When you return the material, keep every line exactly as it is and omit the pictures.

══════

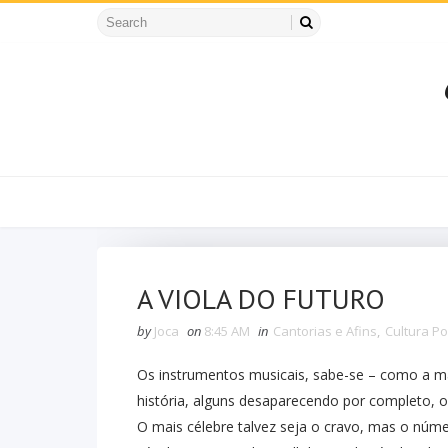
A VIOLA DO FUTURO
by
Joca
on
8:45 AM
in
Cantorias e Afins
,
Cultura P
Os instrumentos musicais, sabe-se – como a ma
história, alguns desaparecendo por completo, ou
O mais célebre talvez seja o cravo, mas o núme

══════

- _Written response_
A VIOLA DO FUTURO
by
Joca
on
8:45 AM
in
Cantorias e Afins
,
Cultura P
Os instrumentos musicais, sabe-se – como a ma
história, alguns desaparecendo por completo, ou
O mais célebre talvez seja o cravo, mas o núme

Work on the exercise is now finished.